El PSN-PSOE manifiesta su disconformidad con el borrador de Orden Foral remitida al Consejo Escolar de Navarra que regulará los aspectos básicos de los programas de aprendizaje en lenguas extranjeras y la autorización a determinados centros para su impartición.

Para los socialistas, la oferta de sesiones tanto en Educación Infantil como en Educación Primaria es pobre y limitada. En Educación Infantil,  con un  mínimo de 6 sesiones y un máximo de 12, posibilitaría a un Departamento de Educación como el actual, al que no le gusta el Programa de Aprendizaje de Inglés, el no facilitar sesiones por encima del mínimo argumentando la falta de personal.

Por el contrario, el techo trasladado es bajo, el máximo de 12 sesiones se considera muy pobre, por debajo del que se ofrece actualmente, ya que actualmente se ofertan 14 o 15 sesiones. Es obvio que para el PSN-PSOE el máximo debería ser más alto y posibilista.

El portavoz de Educación, Carlos Gimeno, señala la importancia de realizar un Mapa Específico de Educación Inclusiva que regule la situación de los centros y los recursos. Por eso, al margen de describir planes específicos para alumnos con incorporación tardía en los centros de Modelo G, sería interesante que regulara los cambios de modelos lingüísticos y dentro del análisis de la situación trasladara recursos personales especializados que permitan solventes fórmulas organizativas de atención educativa.

Advierte Gimeno que se deben contemplar horas de coordinación horizontal y vertical, ya que hay áreas que se van a dar entre varios profesionales (castellano-alemán, castellano-inglés, etc.).

La Orden Foral no determina nada sobre el profesorado ni dice que se va a exigir nivel C1, y con respecto a la Educación Infantil, formar profesorado en idiomas con infantil.
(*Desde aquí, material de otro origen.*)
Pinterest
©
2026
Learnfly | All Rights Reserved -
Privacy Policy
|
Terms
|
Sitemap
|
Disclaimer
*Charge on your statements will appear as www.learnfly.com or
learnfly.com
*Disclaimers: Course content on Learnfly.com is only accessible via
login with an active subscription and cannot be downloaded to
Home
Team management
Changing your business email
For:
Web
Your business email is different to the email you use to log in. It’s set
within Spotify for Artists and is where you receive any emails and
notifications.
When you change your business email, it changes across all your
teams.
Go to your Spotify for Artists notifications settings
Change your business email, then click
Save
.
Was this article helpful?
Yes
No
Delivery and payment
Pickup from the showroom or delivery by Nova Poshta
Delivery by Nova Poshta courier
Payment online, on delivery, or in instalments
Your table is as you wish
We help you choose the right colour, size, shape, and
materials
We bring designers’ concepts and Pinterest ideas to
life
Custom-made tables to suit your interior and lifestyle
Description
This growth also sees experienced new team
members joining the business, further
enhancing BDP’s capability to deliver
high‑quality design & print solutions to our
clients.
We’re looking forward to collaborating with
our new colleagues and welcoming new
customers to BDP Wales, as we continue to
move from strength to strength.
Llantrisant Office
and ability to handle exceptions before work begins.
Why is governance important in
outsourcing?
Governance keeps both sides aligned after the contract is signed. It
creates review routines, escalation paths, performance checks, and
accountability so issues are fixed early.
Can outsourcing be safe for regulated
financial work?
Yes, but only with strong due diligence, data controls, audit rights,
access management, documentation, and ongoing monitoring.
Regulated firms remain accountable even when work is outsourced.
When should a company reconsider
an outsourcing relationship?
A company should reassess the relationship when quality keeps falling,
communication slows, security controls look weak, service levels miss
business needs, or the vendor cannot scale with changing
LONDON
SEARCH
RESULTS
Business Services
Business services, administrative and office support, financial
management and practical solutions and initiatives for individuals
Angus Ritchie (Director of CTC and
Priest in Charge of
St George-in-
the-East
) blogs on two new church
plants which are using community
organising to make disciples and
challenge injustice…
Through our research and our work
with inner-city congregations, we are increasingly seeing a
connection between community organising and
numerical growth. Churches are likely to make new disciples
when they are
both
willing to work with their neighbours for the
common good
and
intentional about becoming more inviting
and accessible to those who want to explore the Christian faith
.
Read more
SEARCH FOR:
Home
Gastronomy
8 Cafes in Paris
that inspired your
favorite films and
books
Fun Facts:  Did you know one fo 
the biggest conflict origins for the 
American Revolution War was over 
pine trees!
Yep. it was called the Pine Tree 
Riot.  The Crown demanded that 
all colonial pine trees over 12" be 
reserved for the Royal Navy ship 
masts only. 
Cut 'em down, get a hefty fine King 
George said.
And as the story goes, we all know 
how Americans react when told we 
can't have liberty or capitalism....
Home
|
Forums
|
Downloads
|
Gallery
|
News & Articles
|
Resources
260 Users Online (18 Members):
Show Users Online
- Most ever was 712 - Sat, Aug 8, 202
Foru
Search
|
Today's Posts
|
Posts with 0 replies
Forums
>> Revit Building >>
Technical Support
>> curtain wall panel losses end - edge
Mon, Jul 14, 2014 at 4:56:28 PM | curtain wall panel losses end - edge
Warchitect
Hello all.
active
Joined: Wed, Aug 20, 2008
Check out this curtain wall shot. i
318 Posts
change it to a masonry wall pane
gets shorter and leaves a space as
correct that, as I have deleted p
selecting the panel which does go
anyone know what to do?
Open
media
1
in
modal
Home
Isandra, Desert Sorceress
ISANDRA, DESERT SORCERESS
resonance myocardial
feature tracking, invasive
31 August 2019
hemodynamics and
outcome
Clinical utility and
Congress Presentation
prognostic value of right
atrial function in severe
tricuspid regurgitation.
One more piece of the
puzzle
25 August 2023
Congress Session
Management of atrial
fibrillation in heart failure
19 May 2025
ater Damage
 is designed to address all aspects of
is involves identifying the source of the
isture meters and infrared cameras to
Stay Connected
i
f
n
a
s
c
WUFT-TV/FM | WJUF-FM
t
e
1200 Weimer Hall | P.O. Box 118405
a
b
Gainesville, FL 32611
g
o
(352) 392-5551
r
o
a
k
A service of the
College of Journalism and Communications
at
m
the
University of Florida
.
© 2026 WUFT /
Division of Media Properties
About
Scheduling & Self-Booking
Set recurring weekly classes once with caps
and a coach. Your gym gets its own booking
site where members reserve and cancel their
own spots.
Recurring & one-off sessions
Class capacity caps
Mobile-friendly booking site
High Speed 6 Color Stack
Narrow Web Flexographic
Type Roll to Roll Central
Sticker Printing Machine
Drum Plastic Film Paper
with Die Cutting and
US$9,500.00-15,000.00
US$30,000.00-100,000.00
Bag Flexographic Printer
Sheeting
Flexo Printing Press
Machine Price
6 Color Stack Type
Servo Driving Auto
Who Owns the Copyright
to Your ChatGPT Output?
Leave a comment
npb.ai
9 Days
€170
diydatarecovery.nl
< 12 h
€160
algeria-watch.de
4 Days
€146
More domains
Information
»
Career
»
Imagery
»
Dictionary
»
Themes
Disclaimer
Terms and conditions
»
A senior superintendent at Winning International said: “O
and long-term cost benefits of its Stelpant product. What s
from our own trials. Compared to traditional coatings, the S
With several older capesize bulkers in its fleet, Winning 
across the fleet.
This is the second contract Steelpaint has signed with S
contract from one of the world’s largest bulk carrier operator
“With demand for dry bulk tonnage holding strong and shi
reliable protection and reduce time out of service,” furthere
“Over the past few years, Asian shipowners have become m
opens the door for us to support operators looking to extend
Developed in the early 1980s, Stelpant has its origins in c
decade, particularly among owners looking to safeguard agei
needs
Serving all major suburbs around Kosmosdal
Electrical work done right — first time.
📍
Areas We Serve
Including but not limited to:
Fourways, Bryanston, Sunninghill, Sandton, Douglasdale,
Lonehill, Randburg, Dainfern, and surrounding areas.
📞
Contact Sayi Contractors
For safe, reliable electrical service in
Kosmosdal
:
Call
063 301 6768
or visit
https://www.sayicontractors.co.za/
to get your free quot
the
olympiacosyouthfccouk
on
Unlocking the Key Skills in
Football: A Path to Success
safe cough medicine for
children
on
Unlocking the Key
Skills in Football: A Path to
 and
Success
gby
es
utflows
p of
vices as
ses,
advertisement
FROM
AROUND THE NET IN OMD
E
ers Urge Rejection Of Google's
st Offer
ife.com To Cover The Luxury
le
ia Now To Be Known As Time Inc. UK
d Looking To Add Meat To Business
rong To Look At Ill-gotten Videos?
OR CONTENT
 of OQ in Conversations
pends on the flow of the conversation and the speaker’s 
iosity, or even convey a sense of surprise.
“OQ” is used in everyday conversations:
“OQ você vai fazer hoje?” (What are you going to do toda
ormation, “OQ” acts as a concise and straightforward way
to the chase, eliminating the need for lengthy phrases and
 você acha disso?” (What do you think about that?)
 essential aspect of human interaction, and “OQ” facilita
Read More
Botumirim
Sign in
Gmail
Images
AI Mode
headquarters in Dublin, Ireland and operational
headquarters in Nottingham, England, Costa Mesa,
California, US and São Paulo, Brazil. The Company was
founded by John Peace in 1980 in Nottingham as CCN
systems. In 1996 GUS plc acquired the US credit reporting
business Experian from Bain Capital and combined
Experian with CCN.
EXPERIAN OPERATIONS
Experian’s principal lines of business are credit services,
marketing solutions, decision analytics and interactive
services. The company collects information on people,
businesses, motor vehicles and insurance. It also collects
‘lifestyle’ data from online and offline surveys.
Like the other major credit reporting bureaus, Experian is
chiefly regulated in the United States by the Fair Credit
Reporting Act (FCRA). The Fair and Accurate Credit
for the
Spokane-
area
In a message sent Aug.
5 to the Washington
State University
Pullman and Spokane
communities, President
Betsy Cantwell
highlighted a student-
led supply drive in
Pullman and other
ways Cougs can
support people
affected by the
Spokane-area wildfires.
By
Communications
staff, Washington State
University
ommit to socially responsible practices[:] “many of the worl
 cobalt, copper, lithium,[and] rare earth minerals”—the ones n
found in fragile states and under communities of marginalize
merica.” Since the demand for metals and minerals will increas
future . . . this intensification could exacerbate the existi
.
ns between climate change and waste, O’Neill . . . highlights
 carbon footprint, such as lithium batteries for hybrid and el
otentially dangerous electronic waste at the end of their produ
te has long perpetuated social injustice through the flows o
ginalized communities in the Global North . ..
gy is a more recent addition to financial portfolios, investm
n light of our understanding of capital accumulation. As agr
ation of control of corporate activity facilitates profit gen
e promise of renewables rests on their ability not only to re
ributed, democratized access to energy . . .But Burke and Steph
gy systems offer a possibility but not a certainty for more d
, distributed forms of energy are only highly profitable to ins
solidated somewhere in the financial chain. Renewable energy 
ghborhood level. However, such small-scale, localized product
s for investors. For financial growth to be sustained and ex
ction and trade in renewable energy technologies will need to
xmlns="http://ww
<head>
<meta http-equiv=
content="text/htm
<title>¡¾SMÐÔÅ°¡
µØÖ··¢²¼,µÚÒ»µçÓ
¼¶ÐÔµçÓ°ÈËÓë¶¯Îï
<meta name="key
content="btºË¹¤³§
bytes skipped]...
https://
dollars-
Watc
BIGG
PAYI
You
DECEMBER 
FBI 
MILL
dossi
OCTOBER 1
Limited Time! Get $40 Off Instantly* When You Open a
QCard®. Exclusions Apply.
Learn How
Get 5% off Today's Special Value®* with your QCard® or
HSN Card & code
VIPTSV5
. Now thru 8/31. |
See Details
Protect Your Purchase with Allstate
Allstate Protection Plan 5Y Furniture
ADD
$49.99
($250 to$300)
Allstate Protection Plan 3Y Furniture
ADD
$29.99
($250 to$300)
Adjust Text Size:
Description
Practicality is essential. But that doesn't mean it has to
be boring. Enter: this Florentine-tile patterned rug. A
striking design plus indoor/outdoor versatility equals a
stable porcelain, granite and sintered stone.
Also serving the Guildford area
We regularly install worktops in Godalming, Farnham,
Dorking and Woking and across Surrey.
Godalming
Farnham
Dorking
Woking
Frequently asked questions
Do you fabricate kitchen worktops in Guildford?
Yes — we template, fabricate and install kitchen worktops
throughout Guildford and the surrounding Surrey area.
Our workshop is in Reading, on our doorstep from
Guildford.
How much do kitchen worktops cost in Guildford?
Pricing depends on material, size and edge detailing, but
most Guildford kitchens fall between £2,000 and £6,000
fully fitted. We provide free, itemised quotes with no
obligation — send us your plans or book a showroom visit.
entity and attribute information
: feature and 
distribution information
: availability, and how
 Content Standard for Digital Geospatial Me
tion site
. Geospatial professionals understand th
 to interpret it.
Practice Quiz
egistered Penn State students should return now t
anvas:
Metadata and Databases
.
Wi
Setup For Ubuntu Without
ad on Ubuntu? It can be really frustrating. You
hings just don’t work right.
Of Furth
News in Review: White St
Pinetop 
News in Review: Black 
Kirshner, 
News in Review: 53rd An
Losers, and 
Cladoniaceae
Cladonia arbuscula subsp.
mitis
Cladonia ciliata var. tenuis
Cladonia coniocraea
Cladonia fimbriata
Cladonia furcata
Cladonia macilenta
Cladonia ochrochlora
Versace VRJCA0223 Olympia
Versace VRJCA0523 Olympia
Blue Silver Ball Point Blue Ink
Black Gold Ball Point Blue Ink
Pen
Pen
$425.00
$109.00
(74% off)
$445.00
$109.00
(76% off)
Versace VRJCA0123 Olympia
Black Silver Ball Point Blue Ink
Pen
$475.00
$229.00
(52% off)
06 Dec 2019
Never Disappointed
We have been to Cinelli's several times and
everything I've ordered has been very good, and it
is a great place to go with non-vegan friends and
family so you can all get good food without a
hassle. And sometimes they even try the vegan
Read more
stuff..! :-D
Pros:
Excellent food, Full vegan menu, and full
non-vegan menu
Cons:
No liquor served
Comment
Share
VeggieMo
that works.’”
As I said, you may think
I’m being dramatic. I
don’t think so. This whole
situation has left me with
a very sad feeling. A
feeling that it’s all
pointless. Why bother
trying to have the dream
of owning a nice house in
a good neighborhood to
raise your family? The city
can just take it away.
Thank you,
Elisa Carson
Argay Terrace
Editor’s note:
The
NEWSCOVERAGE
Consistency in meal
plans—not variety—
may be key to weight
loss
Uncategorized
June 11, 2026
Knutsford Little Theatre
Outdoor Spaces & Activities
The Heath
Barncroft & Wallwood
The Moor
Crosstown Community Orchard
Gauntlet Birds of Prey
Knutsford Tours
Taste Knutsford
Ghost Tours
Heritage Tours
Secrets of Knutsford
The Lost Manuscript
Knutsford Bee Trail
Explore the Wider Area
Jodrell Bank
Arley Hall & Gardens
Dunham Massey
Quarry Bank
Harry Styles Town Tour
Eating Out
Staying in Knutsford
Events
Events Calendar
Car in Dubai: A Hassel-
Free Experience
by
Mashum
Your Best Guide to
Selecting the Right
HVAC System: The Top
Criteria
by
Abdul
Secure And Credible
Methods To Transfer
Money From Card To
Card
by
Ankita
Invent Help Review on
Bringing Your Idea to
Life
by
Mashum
No hay ninguna referencia a la formación del profesorado que parece sigue sin ocupar ni preocupar al Departamento de Educación.

Entendemos, añade, la autonomía de los centros como un elemento esencial para una educación de calidad, pero en un modelo educativo, para una administración y comunidad educativa, es importante un equilibrio entre la capacidad de decisión de los centros y la labor de supervisión y evaluación que corresponde a la Administración. Para garantizar el principio de equidad y evitar tanto el riesgo de desigualdad como que los centros escolares sean cada vez más diferenciados en relación al alumnado que acojan y estén más desvinculados de su entorno físico y social.

Por eso, la salida del programa no puede ser exclusivamente decisión del centro. Tampoco determina la oferta normativa cómo va a ser esta salida. La propuesta del Departamento puede generar un caos para los centros públicos, que a su vez provocará intranquilidad a las familias que observando la escasa continuidad del proyecto escolar para un itinerario educativo seguirán optando por la oferta de los centros privados concertados en busca de una estabilidad mínima.

Parece cuando menos curioso que las exigencias a los centros para optar a tener jornada continua y flexible sean tremendamente estrictas y claras y que por el contrario para abandonar un programa se refiera solamente al equipo directivo y no se trasladen los requisitos, aumentando la incertidumbre respecto al mismo.